Extracted page text data:
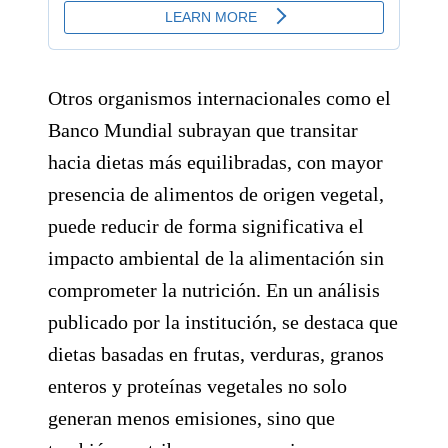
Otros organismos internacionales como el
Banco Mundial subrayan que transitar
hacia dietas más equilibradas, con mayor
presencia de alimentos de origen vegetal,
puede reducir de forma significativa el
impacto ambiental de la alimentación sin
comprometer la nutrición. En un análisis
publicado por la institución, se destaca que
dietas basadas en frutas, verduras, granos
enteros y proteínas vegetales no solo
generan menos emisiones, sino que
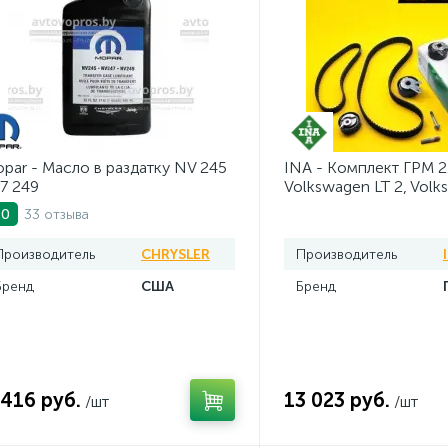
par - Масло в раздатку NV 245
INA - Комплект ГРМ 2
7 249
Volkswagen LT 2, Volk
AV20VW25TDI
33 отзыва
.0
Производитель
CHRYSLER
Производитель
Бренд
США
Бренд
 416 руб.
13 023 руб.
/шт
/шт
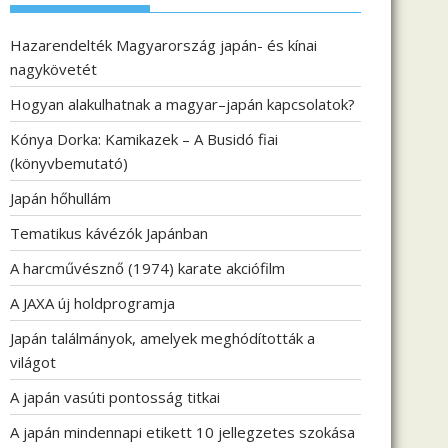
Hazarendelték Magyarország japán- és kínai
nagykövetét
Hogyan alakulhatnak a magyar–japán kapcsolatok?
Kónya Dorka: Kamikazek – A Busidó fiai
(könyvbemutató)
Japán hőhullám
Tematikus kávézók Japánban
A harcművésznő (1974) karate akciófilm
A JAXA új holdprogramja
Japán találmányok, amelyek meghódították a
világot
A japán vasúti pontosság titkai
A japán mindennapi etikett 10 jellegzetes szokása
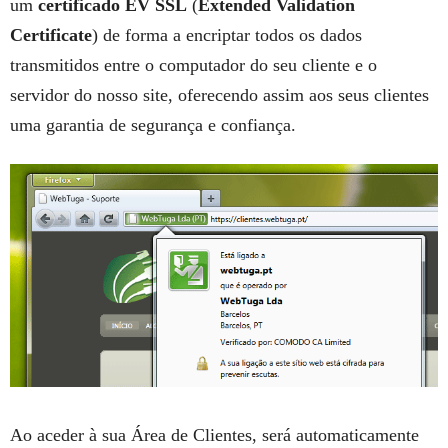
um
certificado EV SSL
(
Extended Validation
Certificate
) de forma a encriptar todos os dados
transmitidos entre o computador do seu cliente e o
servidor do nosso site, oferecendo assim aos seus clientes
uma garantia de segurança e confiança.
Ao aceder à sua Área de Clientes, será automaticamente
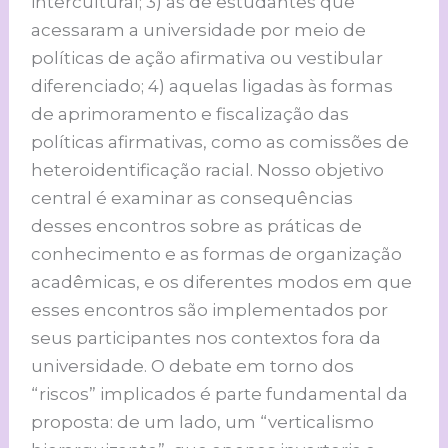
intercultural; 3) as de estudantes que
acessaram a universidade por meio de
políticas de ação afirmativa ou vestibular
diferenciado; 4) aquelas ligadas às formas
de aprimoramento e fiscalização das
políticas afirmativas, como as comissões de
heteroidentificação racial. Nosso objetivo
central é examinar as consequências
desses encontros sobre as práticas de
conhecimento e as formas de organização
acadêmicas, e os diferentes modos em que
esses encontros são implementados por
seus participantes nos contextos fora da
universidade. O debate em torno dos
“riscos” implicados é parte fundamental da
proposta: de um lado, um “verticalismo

---

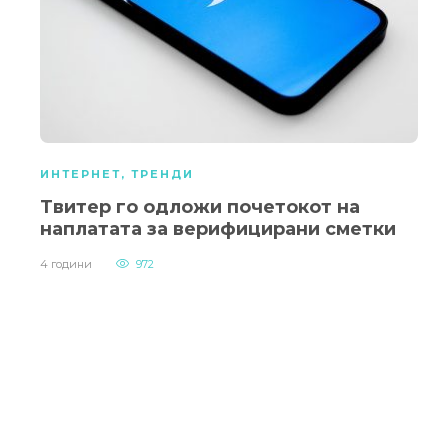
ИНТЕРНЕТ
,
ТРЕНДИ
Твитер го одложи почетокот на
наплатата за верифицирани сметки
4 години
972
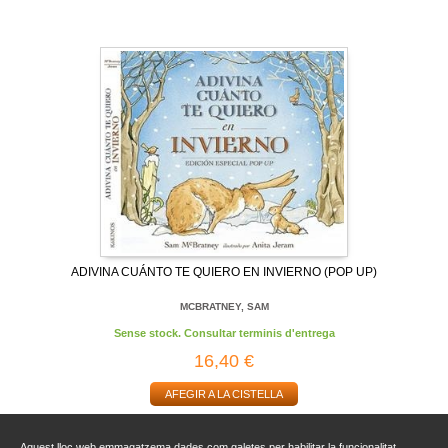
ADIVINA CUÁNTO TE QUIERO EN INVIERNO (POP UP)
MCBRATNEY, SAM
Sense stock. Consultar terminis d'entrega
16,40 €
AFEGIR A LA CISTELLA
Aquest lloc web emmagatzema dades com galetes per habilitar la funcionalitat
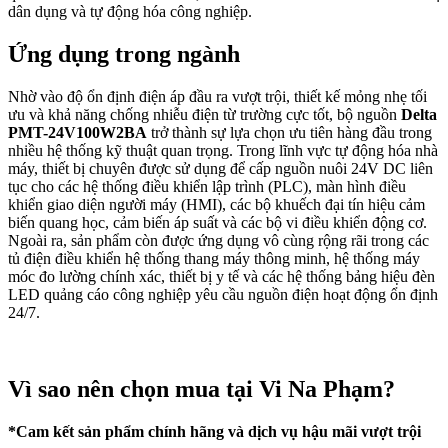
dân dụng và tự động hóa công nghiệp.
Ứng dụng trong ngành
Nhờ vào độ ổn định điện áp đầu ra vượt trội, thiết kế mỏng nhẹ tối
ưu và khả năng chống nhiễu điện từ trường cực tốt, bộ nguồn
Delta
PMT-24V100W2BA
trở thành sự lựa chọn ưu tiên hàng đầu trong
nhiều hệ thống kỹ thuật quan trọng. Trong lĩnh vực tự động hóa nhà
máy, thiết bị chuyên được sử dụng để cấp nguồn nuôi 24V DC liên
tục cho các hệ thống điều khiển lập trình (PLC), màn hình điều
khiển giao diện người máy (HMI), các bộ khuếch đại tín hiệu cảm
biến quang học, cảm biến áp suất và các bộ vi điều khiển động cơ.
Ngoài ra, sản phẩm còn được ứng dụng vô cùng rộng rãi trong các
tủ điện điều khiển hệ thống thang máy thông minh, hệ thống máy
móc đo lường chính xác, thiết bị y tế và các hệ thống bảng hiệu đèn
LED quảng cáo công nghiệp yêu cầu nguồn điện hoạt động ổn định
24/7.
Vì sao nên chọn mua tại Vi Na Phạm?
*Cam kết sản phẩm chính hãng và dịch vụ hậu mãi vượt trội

◆ **Try it**:
What you return should be exactly the lines above, starting at the one with "Otros organismos internacionales como el" and ending at the one with "generan menos emisiones, sino que", and nothing else.

◆ **Output of the task**:
Otros organismos internacionales como el
Banco Mundial subrayan que transitar
hacia dietas más equilibradas, con mayor
presencia de alimentos de origen vegetal,
puede reducir de forma significativa el
impacto ambiental de la alimentación sin
comprometer la nutrición. En un análisis
publicado por la institución, se destaca que
dietas basadas en frutas, verduras, granos
enteros y proteínas vegetales no solo
generan menos emisiones, sino que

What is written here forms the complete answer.